Each season provides us with a picturesque window from which to view God’s handiwork, but the seasons also present the perfect opportunity to teach our children about the Creator. Spring and summer provide us with opportunities to learn about God’s amazing attention to detail. But, fall and winter exhibit how God continues to provide for the needs of His creation all year long.
While Nature takes a much needed rest this time of year, winter can be full of glorious surprises! In America, as in countries around the world, many are blessed with the miracle of snow. The perfect combination of rain and freezing temperatures can even coat our world with a layer of ice, creating a veritable winter wonderland! Icicles sparkle in sunlight. All of creation seems to shout “glory!”
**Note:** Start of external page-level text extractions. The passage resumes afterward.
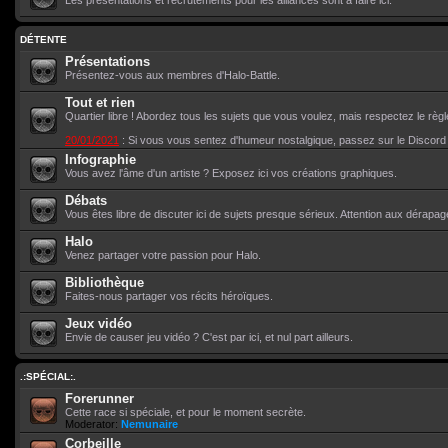
Les présentations et recrutements pour les alliances sont à faire ici.
DÉTENTE
Présentations
Présentez-vous aux membres d'Halo-Battle.
Tout et rien
Quartier libre ! Abordez tous les sujets que vous voulez, mais respectez le règ
20/01/2021
: Si vous vous sentez d'humeur nostalgique, passez sur le Discor
Infographie
Vous avez l'âme d'un artiste ? Exposez ici vos créations graphiques.
Débats
Vous êtes libre de discuter ici de sujets presque sérieux. Attention aux dérapag
Halo
Venez partager votre passion pour Halo.
Bibliothèque
Faites-nous partager vos récits héroïques.
Jeux vidéo
Envie de causer jeu vidéo ? C'est par ici, et nul part ailleurs.
.:SPÉCIAL:.
Forerunner
Cette race si spéciale, et pour le moment secrète.
Moderator:
Nemunaire
Corbeille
But, how often do we forget to pause and rejoice in that glory? Homeschooling is more than just completing textbooks and checking off lists. It’s about relationships, growing beautiful human beings, and training them up in the way they should go (Proverbs 22:6). In order to do that, life sometimes requires we press the pause button on our teacher’s manuals and gather our chicks for some good old-fashioned fun!
As a kid, one of my favorite things to do when I happened upon an icicle was to break it off and eat it. But, icicles aren’t always easy to find, so Homeschool Legacy has devised a way for you to grow your own! Do you live in a climate that experiences below freezing temperatures? If so, here are some simple instructions for growing your own icicle.
One 1′ long string
One clean, empty, plastic milk gallon jug (minus the cap)
Small sewing needle
Four 4′ foot long strings
One large metal nut or washer
Four 2″ pieces of electrical tape
Fill a milk jug ¾ full with room temperature to lukewarm water.*
Using one string, make a loop around the milk jug handle. Hang it on a plant hanger. Make sure it hangs at an angle.
Using a small needle, gently poke the finer end of it into the lowest corner of the jug. Be careful! Pushing it in all the way will create too big of a hole causing the water to stream instead of drip. Remove the needle and look for a steady drip. You should see a drip about every 10 seconds. If you don’t, poke the needle in just a bit more. Remove it. Check the drip rate until you get it right.
Gather the four remaining strings and tie them in a loop. Hang the loop from the same hook your jug is now hanging from. Drape one of each of the four strings down the four sides of the milk jug.
Thread the ends of the four hanging strings through a nut (or washer). Tie them to the nut such that the drip falls directly onto the nut (the metal nut will become extremely cold when temperatures plummet and will play a key role in growing your icicle).
Using 2″ pieces of electrical tape, tape the four strings to the jug’s sides as you adjust the position of the nut to line up perfectly with the drip (be sure the exterior of the jug is completely dry or your tape will not stick).
*Water temperature is key to your success. If the water is too cold, the jug will freeze and plug up the hole and stop the drip. It the water is too hot, it may melt the forming icicle or inhibit its growth altogether. Play with the water temperature until you get just the right water temperature to outside temperature ratio. The colder the outside temperature, the warmer your water should be. Your efforts will pay off big in just a few hours with a big, beautiful icicle…like ours!